**Data provided**
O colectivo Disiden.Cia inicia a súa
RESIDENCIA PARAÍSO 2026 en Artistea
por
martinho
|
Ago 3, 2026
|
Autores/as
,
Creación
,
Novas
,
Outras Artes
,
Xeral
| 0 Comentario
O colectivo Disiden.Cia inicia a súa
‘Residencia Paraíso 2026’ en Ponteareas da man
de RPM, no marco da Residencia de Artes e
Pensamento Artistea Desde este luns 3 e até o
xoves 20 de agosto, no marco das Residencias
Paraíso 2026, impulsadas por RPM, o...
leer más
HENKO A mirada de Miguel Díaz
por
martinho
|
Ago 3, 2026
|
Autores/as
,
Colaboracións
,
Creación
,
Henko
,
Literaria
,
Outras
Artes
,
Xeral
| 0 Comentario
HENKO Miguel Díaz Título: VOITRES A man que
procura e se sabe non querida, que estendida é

**Your objective**
Please copy nothing but the lines from the one that holds "Ponteareas da man" through the last line of the material above, exactly as written.

**Output of the exercise**
‘Residencia Paraíso 2026’ en Ponteareas da man
de RPM, no marco da Residencia de Artes e
Pensamento Artistea Desde este luns 3 e até o
xoves 20 de agosto, no marco das Residencias
Paraíso 2026, impulsadas por RPM, o...
leer más
HENKO A mirada de Miguel Díaz
por
martinho
|
Ago 3, 2026
|
Autores/as
,
Colaboracións
,
Creación
,
Henko
,
Literaria
,
Outras
Artes
,
Xeral
| 0 Comentario
HENKO Miguel Díaz Título: VOITRES A man que
procura e se sabe non querida, que estendida é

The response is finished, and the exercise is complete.